When I first think about psychologist and psychology, the first thing to pop into my mind is Frasier and Niles Crane from the old sitcom Frasier (during our third miscarriage, we watched the entire series for the first time). I like to believe my psychologist is nothing like the quirky and pretentious Crane brothers.
But, on a more serious note, having a psychologist has been an incredibly important part of my journey. I initially asked my family doctor for a referral as I was not coping well enough with work stress – back before or at least around the time of the first miscarriage (I cannot remember exactly when). I have always been an over-achiever and a perfectionist, and I thought it was starting to catch up with me as I was working 60-70+ hours a week and feeling the angst that goes along with that lifestyle. So, I thought, talking to someone about learning techniques to deal with stress might be a good use of my time. Little did I know, my life was about to get a lot more stressful as we started down the path of repeat pregnancy loss.

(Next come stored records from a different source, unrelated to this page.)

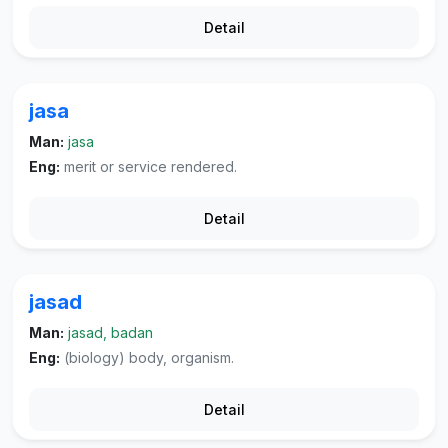
Detail
jasa
Man:
jasa
Eng:
merit or service rendered.
Detail
jasad
Man:
jasad, badan
Eng:
(biology) body, organism.
Detail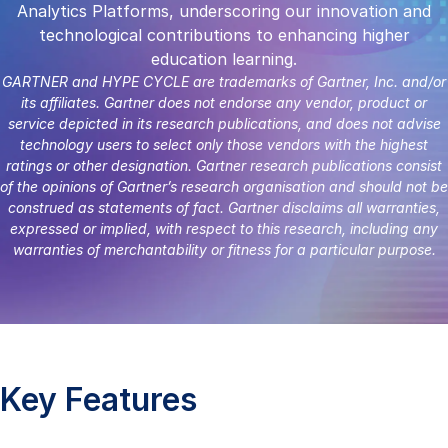
Analytics Platforms, underscoring our innovation and
technological contributions to enhancing higher
education learning.
GARTNER and HYPE CYCLE are trademarks of Gartner, Inc. and/or
its affiliates. Gartner does not endorse any vendor, product or
service depicted in its research publications, and does not advise
technology users to select only those vendors with the highest
ratings or other designation. Gartner research publications consist
of the opinions of Gartner’s research organisation and should not be
construed as statements of fact. Gartner disclaims all warranties,
expressed or implied, with respect to this research, including any
warranties of merchantability or fitness for a particular purpose.
Key Features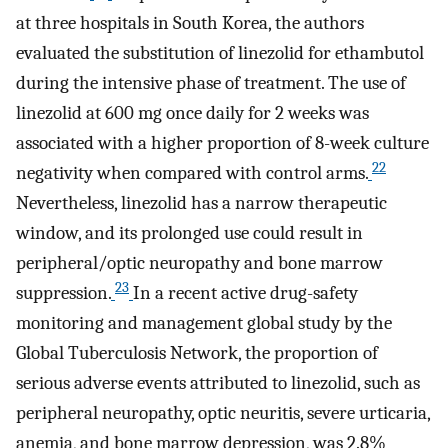
at three hospitals in South Korea, the authors
evaluated the substitution of linezolid for ethambutol
during the intensive phase of treatment. The use of
linezolid at 600 mg once daily for 2 weeks was
associated with a higher proportion of 8-week culture
22
negativity when compared with control arms.
Nevertheless, linezolid has a narrow therapeutic
window, and its prolonged use could result in
peripheral/optic neuropathy and bone marrow
23
suppression.
In a recent active drug-safety
monitoring and management global study by the
Global Tuberculosis Network, the proportion of
serious adverse events attributed to linezolid, such as
peripheral neuropathy, optic neuritis, severe urticaria,
anemia, and bone marrow depression, was 2.8%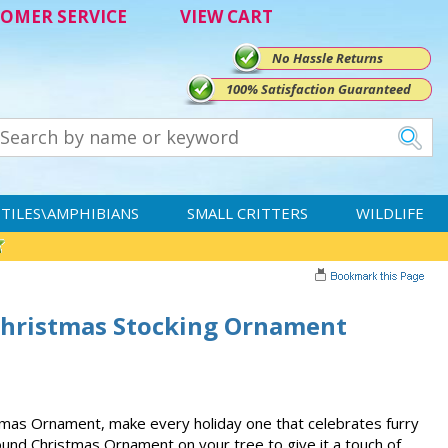
OMER SERVICE
VIEW CART
No Hassle Returns
100% Satisfaction Guaranteed
TILES\AMPHIBIANS
SMALL CRITTERS
WILDLIFE
Christmas Stocking Ornament
mas Ornament, make every holiday one that celebrates furry
und Christmas Ornament on your tree to give it a touch of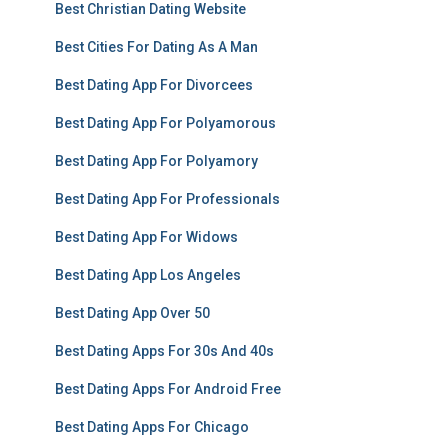
Best Christian Dating Website
Best Cities For Dating As A Man
Best Dating App For Divorcees
Best Dating App For Polyamorous
Best Dating App For Polyamory
Best Dating App For Professionals
Best Dating App For Widows
Best Dating App Los Angeles
Best Dating App Over 50
Best Dating Apps For 30s And 40s
Best Dating Apps For Android Free
Best Dating Apps For Chicago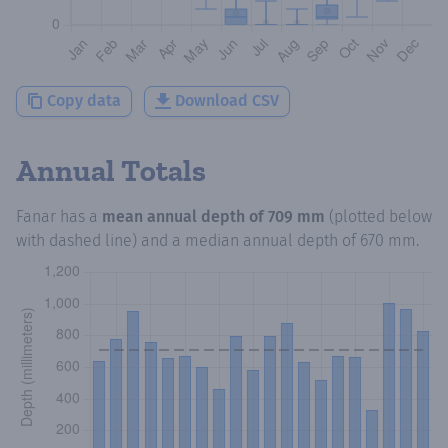
Copy data
Download CSV
Annual Totals
Fanar
has a
mean annual depth of
709 mm
(plotted below
with dashed line) and a median annual depth of
670 mm
.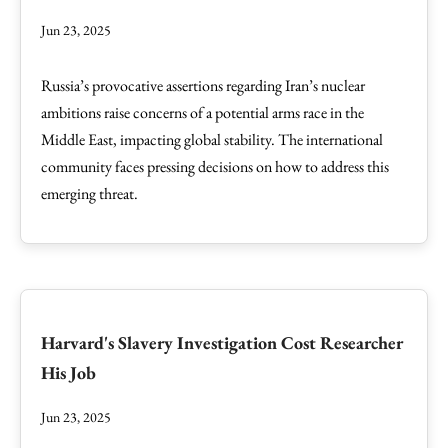
Jun 23, 2025
Russia’s provocative assertions regarding Iran’s nuclear
ambitions raise concerns of a potential arms race in the
Middle East, impacting global stability. The international
community faces pressing decisions on how to address this
emerging threat.
Harvard's Slavery Investigation Cost Researcher
His Job
Jun 23, 2025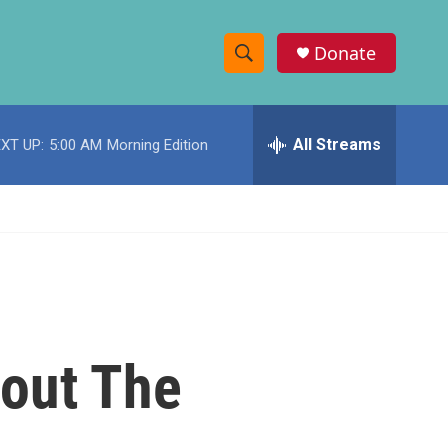
Donate
S
S
e
h
a
r
All Streams
XT UP:
5:00 AM
Morning Edition
o
c
h
w
Q
u
S
e
r
e
y
a
r
bout The
c
h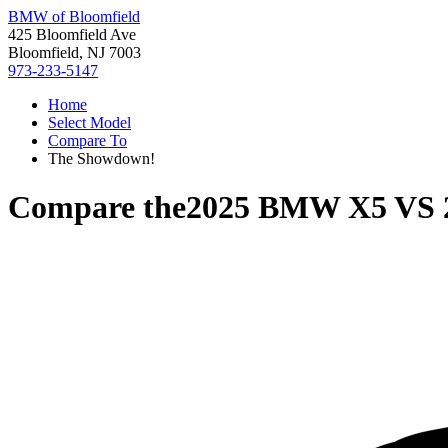
BMW of Bloomfield
425 Bloomfield Ave
Bloomfield, NJ 7003
973-233-5147
Home
Select Model
Compare To
The Showdown!
Compare the
2025 BMW X5
VS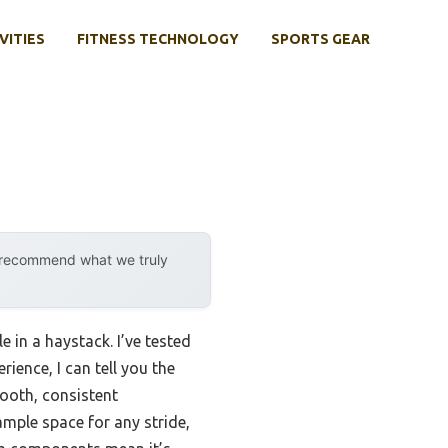
VITIES
FITNESS TECHNOLOGY
SPORTS GEAR
y recommend what we truly
e in a haystack. I’ve tested
ience, I can tell you the
mooth, consistent
mple space for any stride,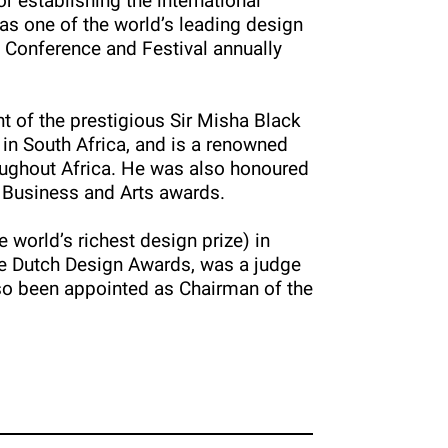
 establishing the international
s one of the world’s leading design
a Conference and Festival annually
t of the prestigious Sir Misha Black
 in South Africa, and is a renowned
roughout Africa. He was also honoured
 Business and Arts awards.
 world’s richest design prize) in
he Dutch Design Awards, was a judge
so been appointed as Chairman of the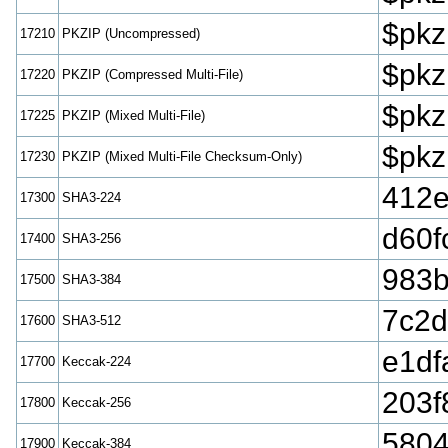
$pkz
17210
PKZIP (Uncompressed)
$pkz
17220
PKZIP (Compressed Multi-File)
$pkz
17225
PKZIP (Mixed Multi-File)
$pkz
17230
PKZIP (Mixed Multi-File Checksum-Only)
412
17300
SHA3-224
d60f
17400
SHA3-256
983b
17500
SHA3-384
7c2d
17600
SHA3-512
e1df
17700
Keccak-224
203f
17800
Keccak-256
5804
17900
Keccak-384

I cannot even remember the conversation topic at our first meeting. All I remember was sitting down in her office and breaking into to tears. And when I say tears, I don’t mean 1 or 2 glistening tears rolling down my cheek. I mean, balling like a toddler who just had their lollipop stolen by their big brother. I should point out, that I don’t cry. Or at least I didn’t. Or maybe, the better way to say it is that I don’t cry in public and I don’t show strong personal emotions in 98% of circumstances (i.e. work, large social gatherings, etc.). I save the personal emotions for my husband and on the rare occasion with a few very close personal friends – for good or bad, he’s one of the few people who get to see that side of me.
So, why do I like having a psychologist? Or more specifically, why do I love having her as my psychologist (as opposed to someone else)? She has provided a safe place to talk about anything, a supportive response, a friendly hug (but she always asks first, which makes me laugh a little inside), and critical recommendations. Part of what makes her so great is that she has had a miscarriage, she has lost a child, and she also has a living child. This makes her perspective especially valuable. She gets it, or at least she gets most of it. Our stories are not the exact same, but there are enough similarities that I can take comfort in the fact that she is not just reading from a textbook, but she is also speaking from the heart.
We don’t always agree. There have been times when she provides recommendations that we don’t agree with. For example, she wanted us to tell our families and friends when we were going through miscarriage number 2. We were adamant that we couldn’t, that they wouldn’t be supportive enough. I think as she’s gotten to know us better, she’s has started to understand more about our families and now understands why we haven’t told everyone. In another circumstances, she has encouraged me to stop working full time for a high stress employer, to focus on my health and my recovery (both physical and emotional). She has been encouraging this for over a year now. She’s right on every level, but up until now I have refused (another topic for another post).
She has been a very important part of our journey, and I wish everyone could find someone as great as her when they are facing such a difficult situation.